Leptospirosis is a bacterial infection transmitted by many animals. Waste products, usually urine and feces from the infected animal contaminate the water, soil and vegetation.
Rodents, usually rats are considered the primary source of infection to human beings. Cattle, horses, goats, pigs and dogs can also be a source of infection.
Outbreaks can occur following excessive rainfall and flooding.
How do people get Leptospirosis?
- Direct contact with urine of infected animals or urine-contaminated waters (usually flood water), soil and plants. The bacterium enters the body through cuts and abrasions of the skin and through mucous membranes of the eye, nose and mouth.
- Ingesting contaminated food or water.
- Person to person transmission is rare.
- Early consultation – early recognition and treatment within 2 days of illness prevents complications. Complications include kidney failure, damage to liver, heart or lungs, and even death.
- Antibiotics as prescribed by the doctor.
- Do not wade or swim in floodwaters or in water contaminated with animal urine.
- If exposure to water is unavoidable, wear protective clothing like boots, gloves, goggles, overalls. Cover cuts, wounds and lesions with waterproof dressings.

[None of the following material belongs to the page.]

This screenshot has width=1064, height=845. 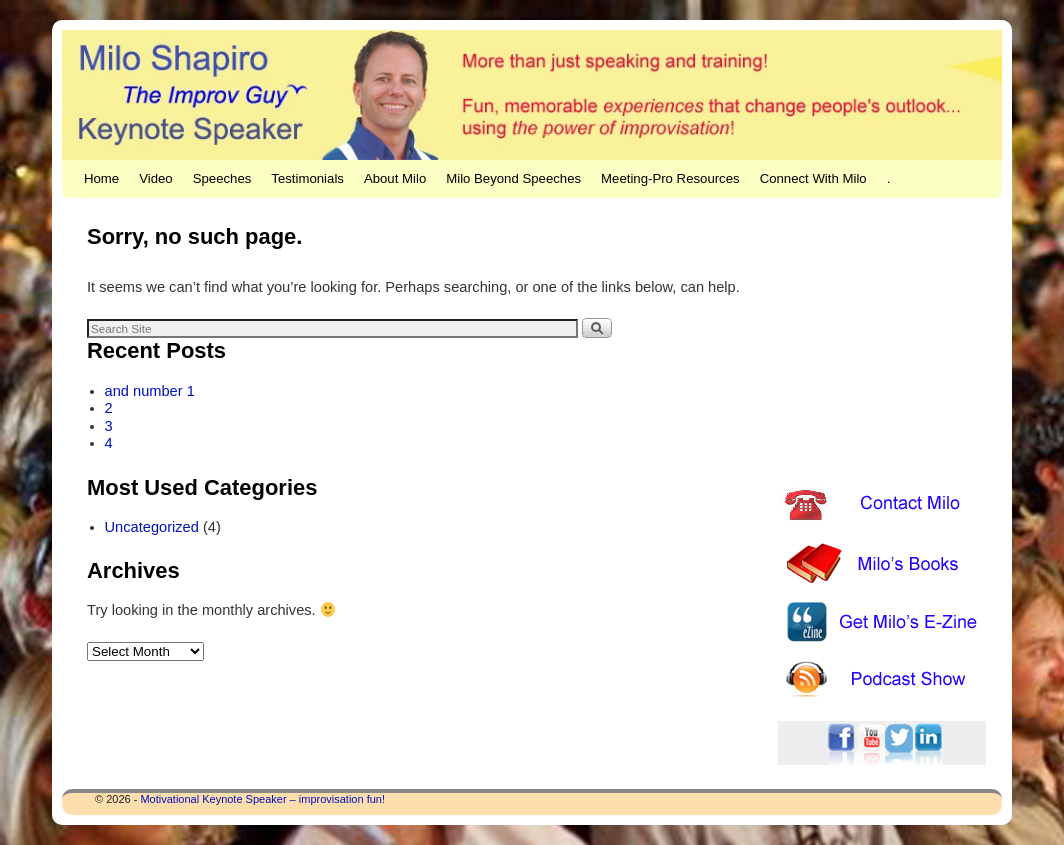 What do you see at coordinates (395, 178) in the screenshot?
I see `About Milo` at bounding box center [395, 178].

Prophylaxis treatment may be given to prevent infection depending on the level of exposure. Consult a doctor for proper advice.
- Wash or take a shower after exposure to animal urine splashes or contaminated soil or water.
- Protect food or drinking water from contamination. Boil drinking water for 10-15 minutes. Wash fresh vegetables and fruits.
- Maintain a clean environment. Control rodents in the household (rat traps or rat poison).